[patch V2 00/29] stacktrace: Consolidate stack trace usage

From: Thomas Gleixner
Date: Thu Apr 18 2019 - 05:06:58 EST


This is an update to V1:

https://lkml.kernel.org/r/20190410102754.387743324@xxxxxxxxxxxxx

Struct stack_trace is a sinkhole for input and output parameters which is
largely pointless for most usage sites. In fact if embedded into other data
structures it creates indirections and extra storage overhead for no
benefit.

Looking at all usage sites makes it clear that they just require an
interface which is based on a storage array. That array is either on stack,
global or embedded into some other data structure.

Some of the stack depot usage sites are outright wrong, but fortunately the
wrongness just causes more stack being used for nothing and does not have
functional impact.

Fix this up by:

1) Providing plain storage array based interfaces for stacktrace and
stackdepot.

2) Cleaning up the mess at the callsites including some related
cleanups.

3) Removing the struct stack_trace based interfaces

This is not yet changing the struct stack_trace interfaces at the
architecture level, but it removes the exposure to the usage sites.

The last two patches are extending the cleanup to the architecture level by
replacing the various save_stack_trace.* architecture interfaces with a
more unified arch_stack_walk() interface. x86 is converted, but I have
worked through all architectures already and it removes lots of duplicated
code and allows consolidation across the board.

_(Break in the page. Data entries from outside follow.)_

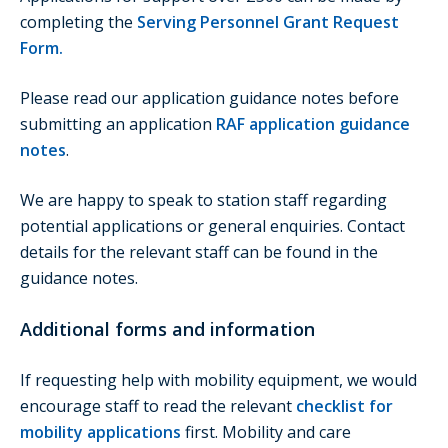
completing the
Serving Personnel Grant Request
Form
.
Please read our application guidance notes before
submitting an application
RAF application guidance
notes
.
We are happy to speak to station staff regarding
potential applications or general enquiries. Contact
details for the relevant staff can be found in the
guidance notes.
Additional forms and information
If requesting help with mobility equipment, we would
encourage staff to read the relevant
checklist for
mobility applications
first. Mobility and care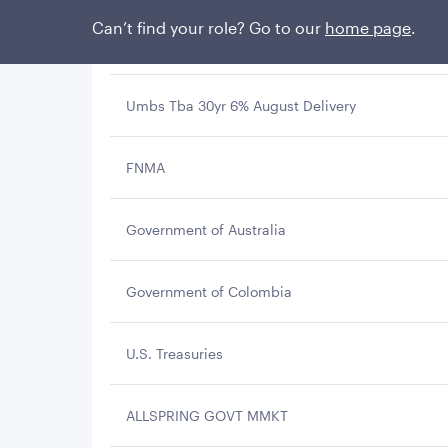
Can’t find your role? Go to our
home page
.
GNMA
Umbs Tba 30yr 6% August Delivery
FNMA
Government of Australia
Government of Colombia
U.S. Treasuries
ALLSPRING GOVT MMKT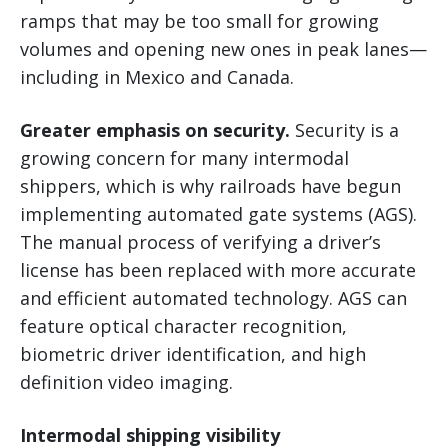
ramps that may be too small for growing
volumes and opening new ones in peak lanes—
including in Mexico and Canada.
Greater emphasis on security.
Security is a
growing concern for many intermodal
shippers, which is why railroads have begun
implementing automated gate systems (AGS).
The manual process of verifying a driver’s
license has been replaced with more accurate
and efficient automated technology. AGS can
feature optical character recognition,
biometric driver identification, and high
definition video imaging.
Intermodal shipping visibility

The rest of the
architecture patches are not included in this posting as I want to get
feedback on the approach itself. The diffstat of cleaning up the remaining
architectures is currently on top of the current lot is:

47 files changed, 402 insertions(+), 1196 deletions(-)

Once this has settled, the core interfaces can be improved by adding
features, which allow to get rid of the imprecise 'skip number of entries'
approach which tries to remove the stack tracer and the callsites themself
from the trace. That's error prone due to inlining and other issues. Having
e.g. a _RET_IP_ based filter allows to do that far more reliable.

The series is based on:

git://git.kernel.org/pub/scm/linux/kernel/git/tip/tip.git core/stacktrace

which contains the removal of the inconsistent and pointless ULONG_MAX
termination of stacktraces.

It's also available from git:

git://git.kernel.org/pub/scm/linux/kernel/git/tip/tip.git WIP.core/stacktrace

up to: 131038eb3e2f ("x86/stacktrace: Use common infrastructure")

Changes vs. V1:

- Applied the ULONG_MAX termination cleanup in tip

- Addressed the review comments

- Fixed up the last users of struct stack_trace outside the stacktrace
core and architecture code (livepatch, tracing)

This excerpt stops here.